A Multivariate Ensemble Post-Processing Technique for Physically Consistent Spot Forecasts

As meteorological organisations transition to high-resolution ensemble-based forecasting, they risk leaving behind downstream users who rely on deterministic data: a need that may arise from the inability to process large volumes of data or difficulty integrating probabilistic information into decision-making processes. Proposed solutions for such users typically involve providing the control (unperturbed) member of the ensemble or deriving a forecast through the independent treatment of variables (such as the median). However, relying solely on the control member undermines the benefits of ensemble forecasting, while univariate approaches can result in forecasts that lack physical consistency across variables. To address this, we propose a novel method to select ‘most-likely’ ensemble realisations, combining techniques from pre-existing ensemble post-processing methods.
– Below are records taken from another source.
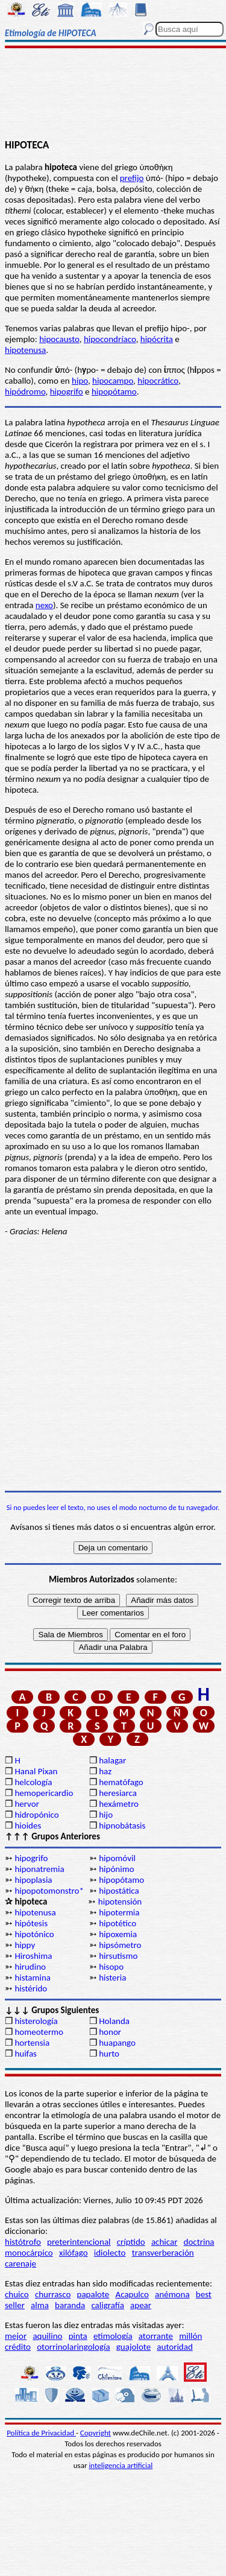  What do you see at coordinates (26, 1803) in the screenshot?
I see `hervor` at bounding box center [26, 1803]. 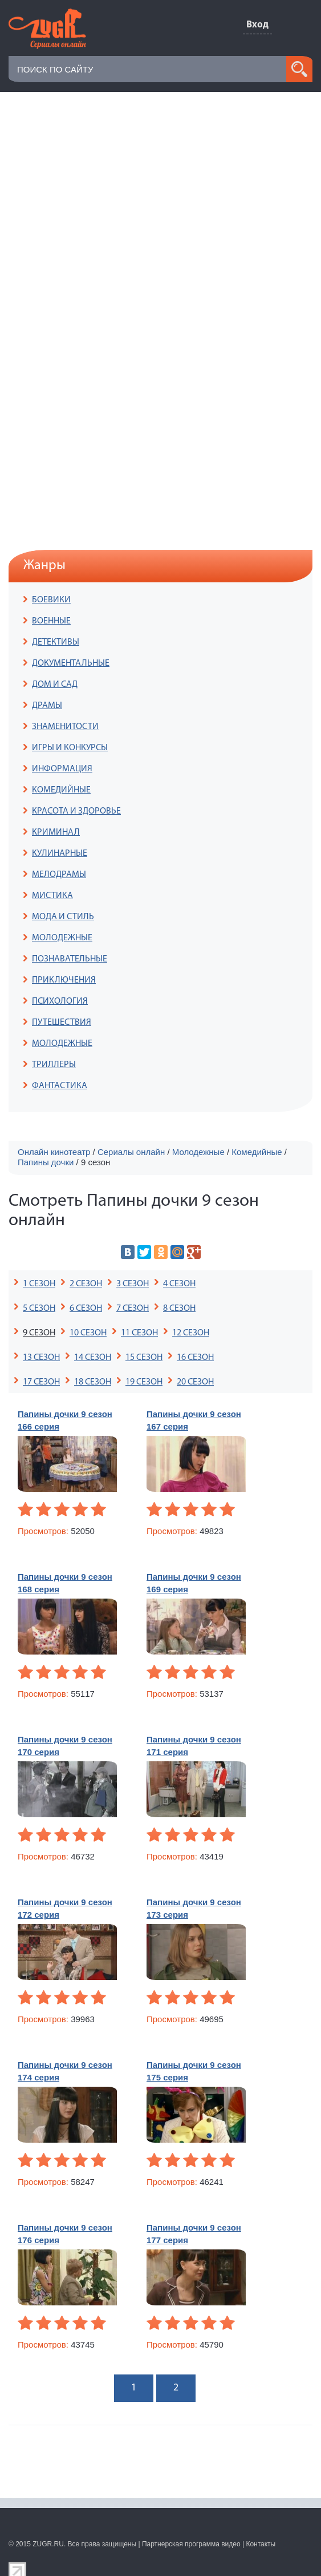  What do you see at coordinates (70, 663) in the screenshot?
I see `ДОКУМЕНТАЛЬНЫЕ` at bounding box center [70, 663]. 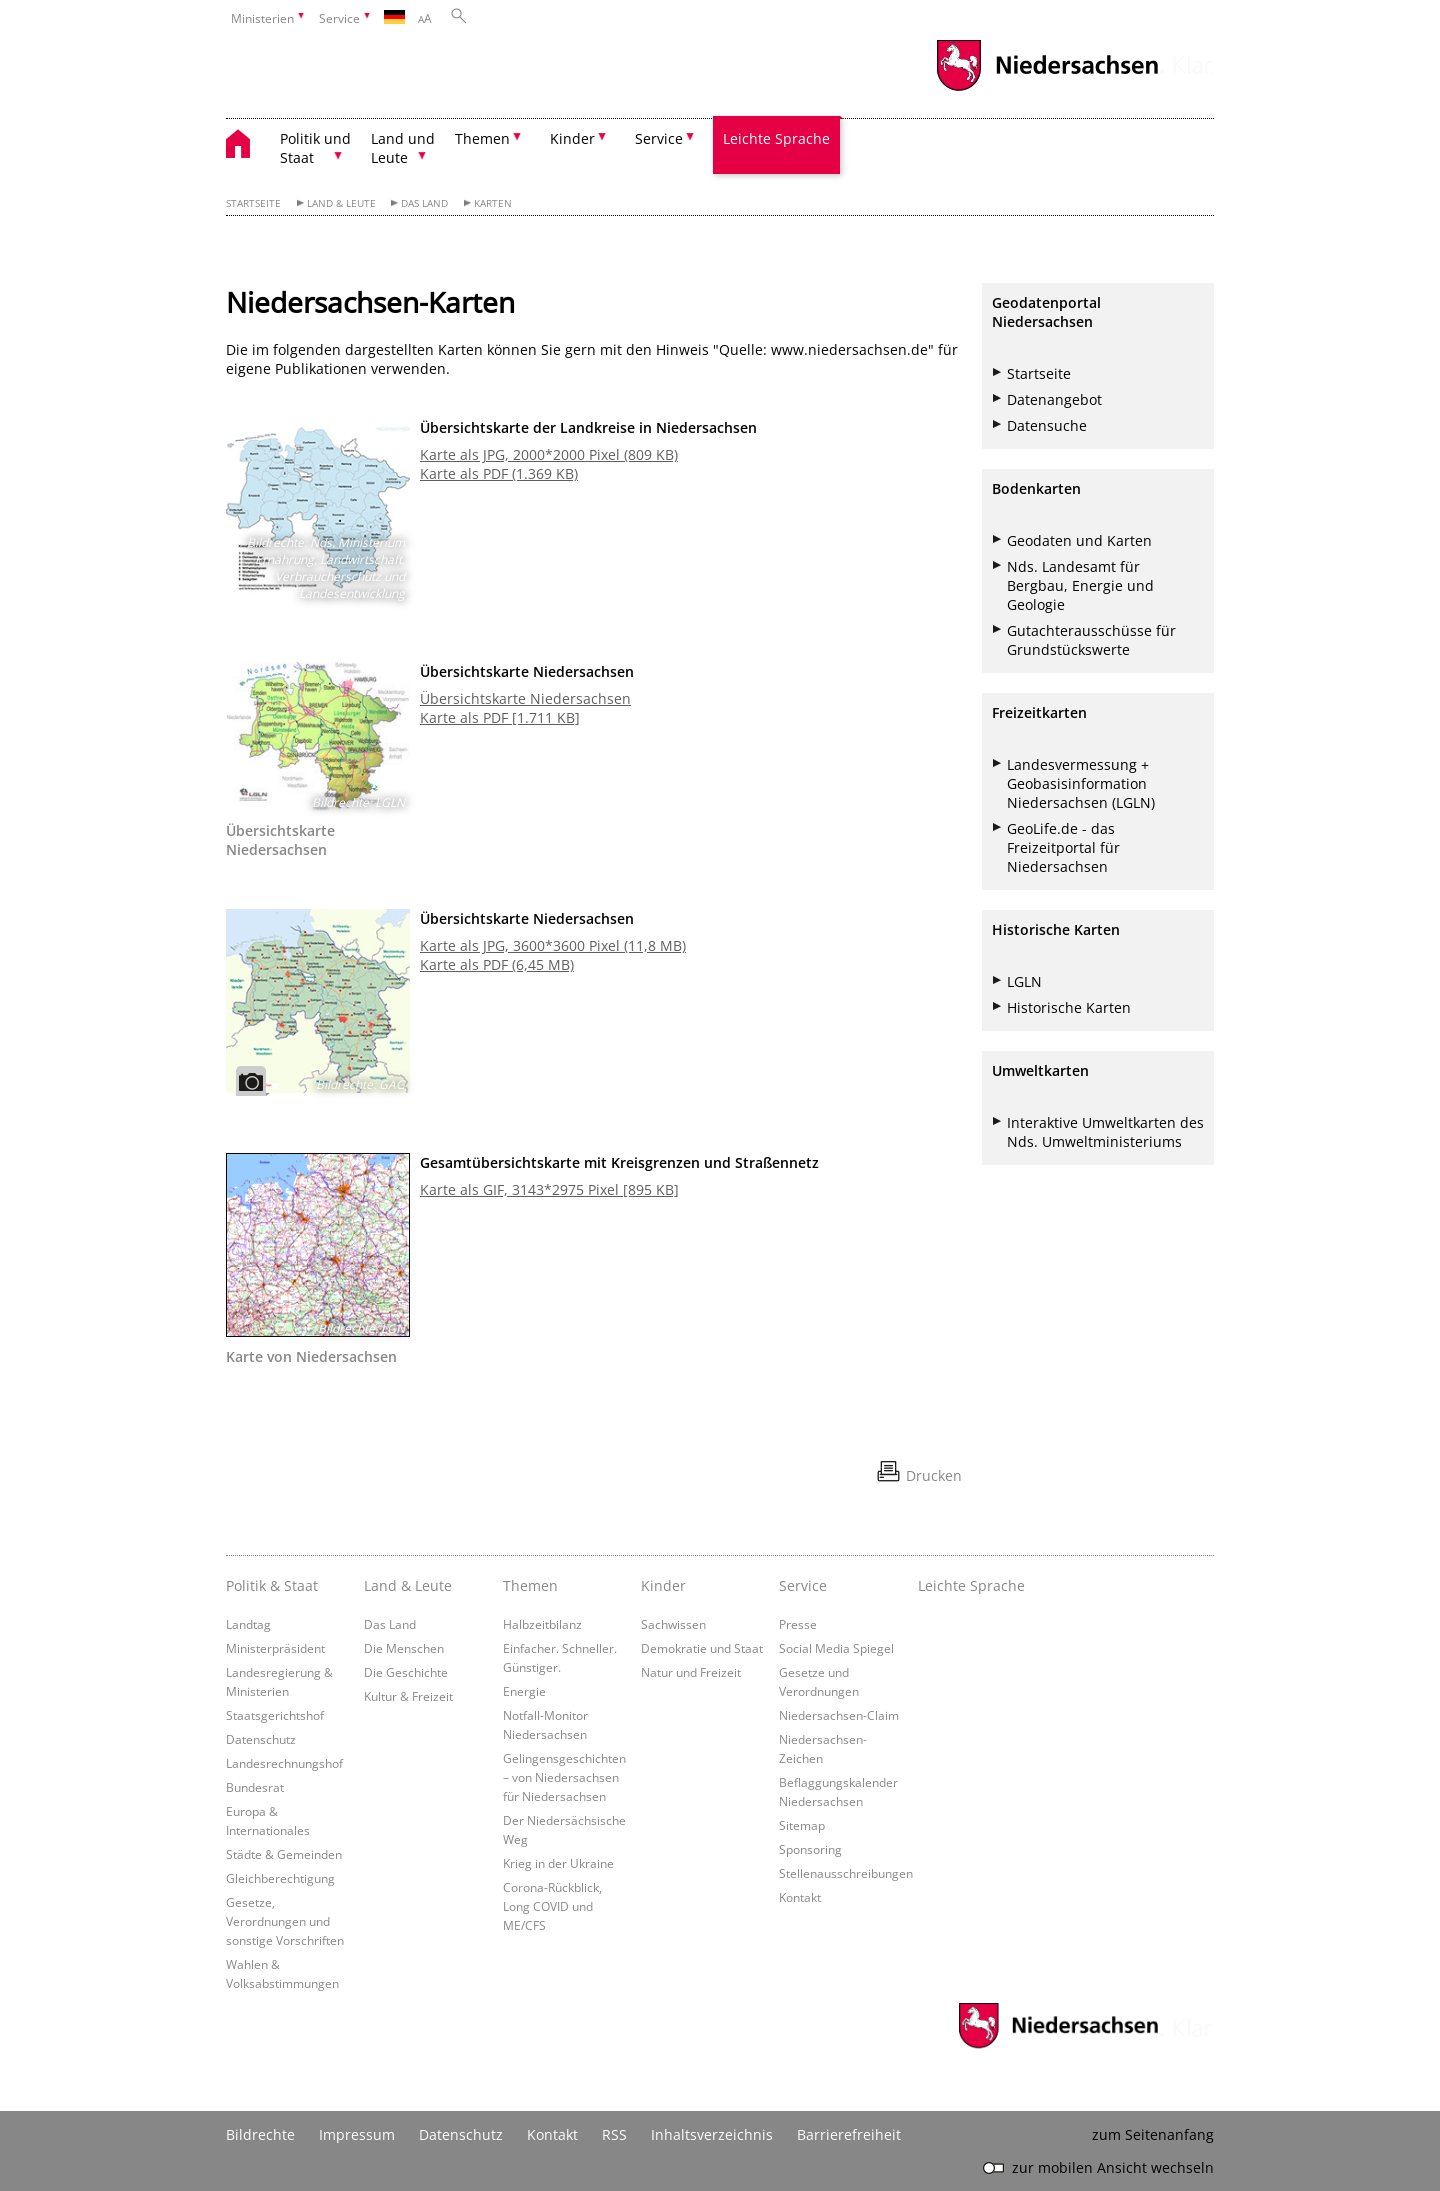  Describe the element at coordinates (260, 2134) in the screenshot. I see `Bildrechte` at that location.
For a given location, we construct a timeseries of ‘most-likely values’ for variables of interest by extracting the mode from multivariate probability density distributions created at each timestep. We then select the ensemble member most similar to this timeseries using clustering techniques. Since the chosen realisation is a complete forecast from an individual model run, this allows us to deliver a spot forecast for that location that maintains physical consistency across all variables, including those not directly analysed. As a demonstration, we apply this method to output from the Met Office convective-scale ensemble MOGREPS-UK at 240 locations across the Met Office synoptic observation network, focusing on near-surface air temperature and windspeed. We find that the chosen member performs comparably to the control member at short lead times, but is able to outperform the control member at longer lead times. This is an important finding as it demonstrates an alternative to the control member for users who require physically consistent spot forecasts, utilising the additional information available in the ensemble. In addition to improving forecast accuracy, this method also offers the ability to tailor solutions for individual users.